Roberson is careful about his live bait, which he catches with a cast net, either spotting them flipping on the surface in coves and pockets or seeing them in tight schools on his depthfinder. He rigs them on circle hooks.

"I like to use a 2/0 Owner circle hook, but I'll go to a 3/0. I'm particular about matching my hook sizes to the size of the bait," Roberson said. "Normally, I use my trolling motor to drift along at about 1.5 miles per hour."

Roberson uses Waterbugz side planers and puts two baits out on either side of the boat, spreading them apart by paying out different lengths of line. He puts one shad off the back of the boat on a line without any weight, allowing the shad to swim freely, and a second shad off the back on a line with a single split-shot several feet above

the hook, which pulls the bait down in the water column.

"I'm targeting stripers anywhere from the surface to about 12 feet of water," Roberson said. "They'll be suspended a lot of the time, and sometimes, they'll be right up under the surface feeding.

"Normally, I'll drag the bank south of the mouth of Beaver Creek on down toward Johnson's Island and the (Pea Ridge Road) roadbed," said Roberson. "I'll stay in less than 20 feet of water all the time, and there are some times when I get close enough to the bank that my planer boards will be over about 5 feet of water."

Jordan has a four-fish daily creel limit, with a 20-inch size minimum that's applicable to stripers and hybrids. Roberson believes that the ratio of stripers to hybrids in the lake is about 3-to-1. In the winter, he catches a higher ratio of stripers to hybrids than during the warmer months.

"In January, you have water temperatures in the high 40s and low 50s, and I don't think the hybrids will go up in the shallow water, back in the creeks, the way the stripers do at that time of the year. And now and then, you'll get a largemouth mixed in with the stripers."

Roberson will occasionally troll bucktails or use a jigging spoon in January when conditions are right.

"A jigging spoon will work if you can get right over the fish," he said. "It imitates a dying threadfin shad, and they'll hit it. If you want to troll in January, you need to fish a 3/8-ounce bucktail with a 4-inch (plastic grub) trailer. You have to use white and chartreuse. If it's not chartreuse, at Jordan, it's no use. You need some combination of chartreuse, green and white."

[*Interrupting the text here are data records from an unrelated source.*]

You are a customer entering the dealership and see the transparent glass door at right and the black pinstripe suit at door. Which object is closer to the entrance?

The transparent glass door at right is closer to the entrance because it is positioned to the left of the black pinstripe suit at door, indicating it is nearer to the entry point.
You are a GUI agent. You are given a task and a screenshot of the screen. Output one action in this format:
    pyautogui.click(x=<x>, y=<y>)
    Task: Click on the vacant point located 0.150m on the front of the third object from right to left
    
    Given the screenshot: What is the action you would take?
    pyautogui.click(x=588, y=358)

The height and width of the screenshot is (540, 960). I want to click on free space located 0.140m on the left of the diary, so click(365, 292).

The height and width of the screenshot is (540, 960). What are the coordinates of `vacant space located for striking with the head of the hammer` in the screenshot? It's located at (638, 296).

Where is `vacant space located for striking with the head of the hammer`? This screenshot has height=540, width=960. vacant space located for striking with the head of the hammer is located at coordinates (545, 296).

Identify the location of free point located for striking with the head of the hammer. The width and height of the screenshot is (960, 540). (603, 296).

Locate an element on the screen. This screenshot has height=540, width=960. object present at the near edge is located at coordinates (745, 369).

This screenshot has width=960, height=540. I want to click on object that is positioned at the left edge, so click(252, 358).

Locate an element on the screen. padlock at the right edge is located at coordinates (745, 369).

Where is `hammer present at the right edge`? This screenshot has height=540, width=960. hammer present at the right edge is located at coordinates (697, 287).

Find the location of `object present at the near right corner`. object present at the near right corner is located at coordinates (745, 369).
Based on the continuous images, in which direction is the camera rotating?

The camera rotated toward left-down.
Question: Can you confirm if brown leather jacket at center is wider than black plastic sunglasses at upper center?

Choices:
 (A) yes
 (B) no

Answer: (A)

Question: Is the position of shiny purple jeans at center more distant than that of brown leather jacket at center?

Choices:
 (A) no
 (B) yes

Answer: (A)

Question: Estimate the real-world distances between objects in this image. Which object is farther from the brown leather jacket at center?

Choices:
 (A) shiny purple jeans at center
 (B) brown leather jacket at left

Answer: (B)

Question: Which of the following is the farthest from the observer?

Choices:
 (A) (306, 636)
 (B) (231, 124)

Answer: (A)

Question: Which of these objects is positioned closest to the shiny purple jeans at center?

The January bite can last all day, Roberson said. There's no real advantage to getting out particularly early or staying extremely late. "The time of day doesn't matter; we catch them at noon in the winter," he said. "And the bite will be very predictable. If you catch them one morning, you can catch them the same time and place for the next two or three days before they move. You can be on the water from 7 a.m. to 5 p.m. all through January and catch fish."

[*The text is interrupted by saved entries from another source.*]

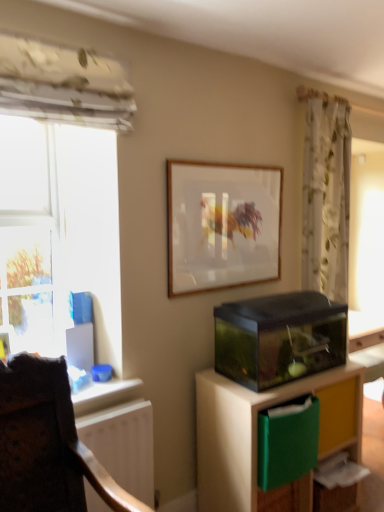 Question: Is point (74, 439) closer or farther from the camera than point (187, 194)?

Choices:
 (A) closer
 (B) farther

Answer: (A)

Question: From the image's perspective, is velvet dark brown chair at lower left positioned above or below wooden frame at upper center?

Choices:
 (A) above
 (B) below

Answer: (B)

Question: Which is farther from the transparent glass aquarium at lower right?

Choices:
 (A) wooden frame at upper center
 (B) velvet dark brown chair at lower left
 (C) floral fabric curtain at upper right
 (D) transparent glass aquarium at lower right
 (E) white matte radiator at lower left

Answer: (C)

Question: Estimate the real-world distances between objects in this image. Which object is farther from the wooden frame at upper center?

Choices:
 (A) transparent glass window at left
 (B) transparent glass aquarium at lower right
 (C) white matte radiator at lower left
 (D) transparent glass aquarium at lower right
 (E) floral fabric curtain at upper right

Answer: (C) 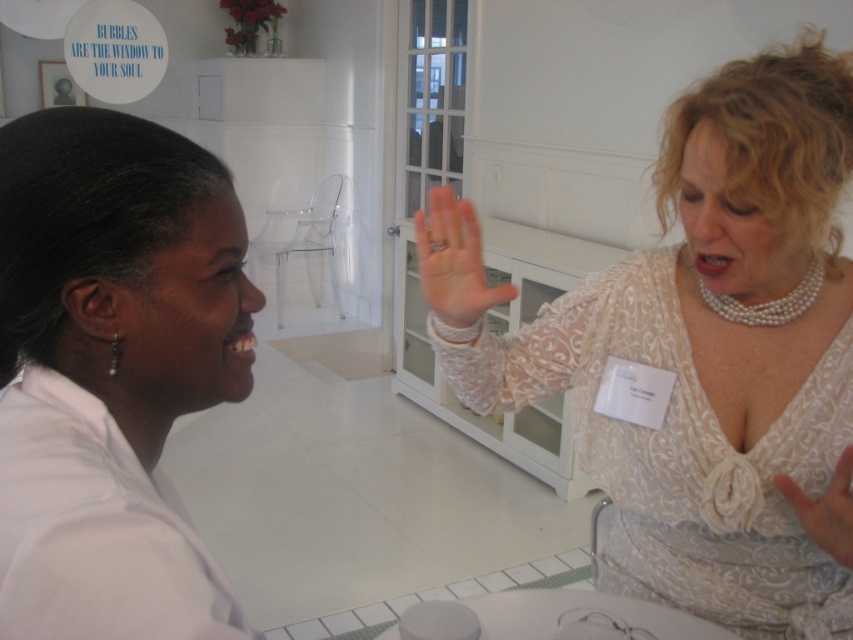 Describe the element at coordinates (695, 349) in the screenshot. I see `white lace dress at upper right` at that location.

Can you confirm if white lace dress at upper right is positioned below pearl earring at left?

Yes.

I want to click on white lace dress at upper right, so click(x=695, y=349).

Does white lace dress at upper right appear over pink flesh-toned hand at center?

Actually, white lace dress at upper right is below pink flesh-toned hand at center.

Between white lace dress at upper right and pink flesh-toned hand at center, which one is positioned lower?

white lace dress at upper right is lower down.

Does point (808, 456) lie behind point (456, 202)?

Yes, it is.

Image resolution: width=853 pixels, height=640 pixels. Identify the location of white lace dress at upper right. (695, 349).

Which of these two, white matte lab coat at left or pink flesh-toned hand at center, stands taller?

Standing taller between the two is white matte lab coat at left.

Can you confirm if white matte lab coat at left is smaller than pink flesh-toned hand at center?

Actually, white matte lab coat at left might be larger than pink flesh-toned hand at center.

Image resolution: width=853 pixels, height=640 pixels. In order to click on white matte lab coat at left in this screenshot , I will do `click(107, 371)`. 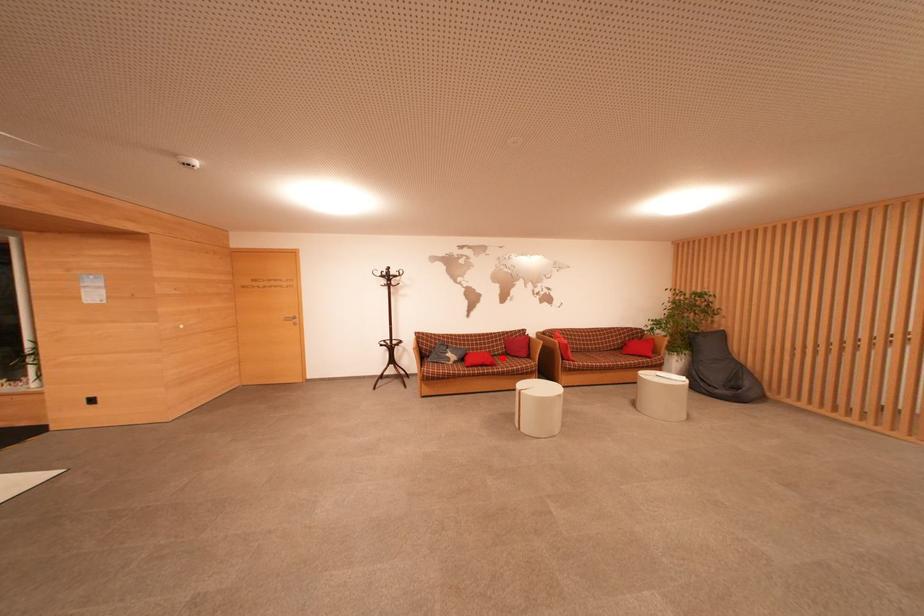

At Buggs Island, January is really two different months -- at least as far as fishing tactics go for Joel Richardson, who fishes mostly on the lower half of the 49,500-acre lake.

In early January, or as long as the weather doesn't break off ridiculously cold, Richardson targets stripers in the first third to halfway back in major creeks with shallow- to medium-running crankbaits.

"The first part of the month -- or if the weather has been mild -- fish can still be caught on crankbaits and bucktails in 7 to 15 feet of water," Richardson said (336-803-2195). "You want to fish the biggest creeks on the lake, the creeks with the really big channels that carry good depth a long way back -- creeks like Nutbush and Grassy. You want to fish the longest shoal you can find in an area -- where the deep water and shallow water meet."

If the winter has been extremely mild, fish will be in relatively shallow water and Richardson will target them with a Bomber Speed Shad, a crankbait that will run 4 or 5 feet deep with a very distinct wobbling action. The colder it gets, however, the deeper Richardson fishes, and he normally moves to a medium-running bait like a Zoom Z-3 or a DJ-2 flatsided bait, using some kind of a shad finish or color.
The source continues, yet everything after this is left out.